Sin duda hay algo de eso, pero no creo que nos deba estar vedado a los hombres hablar de las mujeres, ni tampoco viceversa. En mi columna de hace ocho días, como lo hago en todas, daba mi propia opinión desde mi propio punto de vista, que no es tampoco el de todos los demás hombres, como presuponen algunos y algunas de mis críticos y críticas: es solo el mío. Y resulta que a mí me pasa que, contrariamente a lo acostumbrado en este país de Diomedes y Maluma, no considero que las mujeres sean inferiores, ni que no se puedan defender y sean necesariamente víctimas. Creo que el trato entre hombres y mujeres es un trato entre iguales. No creo que las actrices de Hollywood sean tan indefensas como las niñas raptadas por Boko Haram. Y me parece que está de sobra claro que no estoy defendiendo a los agresores: simplemente estoy criticando el victimismo de sus víctimas, que en estos casos específicos de los que estamos hablando me parece excesivo. Por carencia tal vez de finura de oído musical. O porque mi oído percibe otras músicas.
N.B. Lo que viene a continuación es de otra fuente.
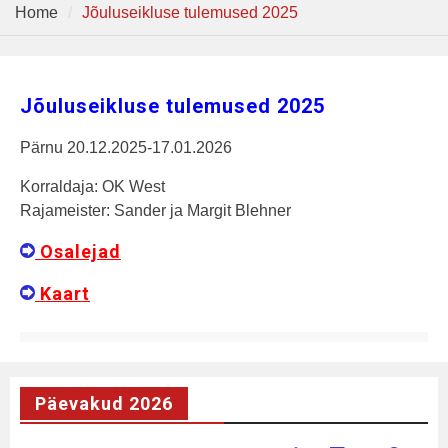
Home
Jõuluseikluse tulemused 2025
Jõuluseikluse tulemused 2025
Pärnu 20.12.2025-17.01.2026
Korraldaja: OK West
Rajameister: Sander ja Margit Blehner
Osalejad
Kaart
Päevakud 2026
Como me parece excesivo también el otro salto cualitativo que se está dando en la discusión para llevarla a la categoría de crítica de la sociedad injusta en que vivimos. Una sociedad machista y patriarcal que se remonta, dicen los mitógrafos, a cuando hace unos 10.000 años la Gran Diosa única de la primitiva sociedad feminista y matriarcal de los 10.000 anteriores fue sustituida en la adoración de los hombres y de las mujeres por múltiples y rivales dioses machos: Zeus, Shiva, Jehová, Huitzlipochtli.

Con esto no quiero decir que el machismo sea un progreso con respecto al feminismo, ni que el uno o el otro sea bueno y el otro malo, o viceversa, sino que existen los dos: el machismo es, como el feminismo, una manera de ser. Hay mujeres machistas, como hay hombres feministas. Y creo que el feminismo y el machismo no están condenados a enfrentarse, sino que pueden pacíficamente coexistir.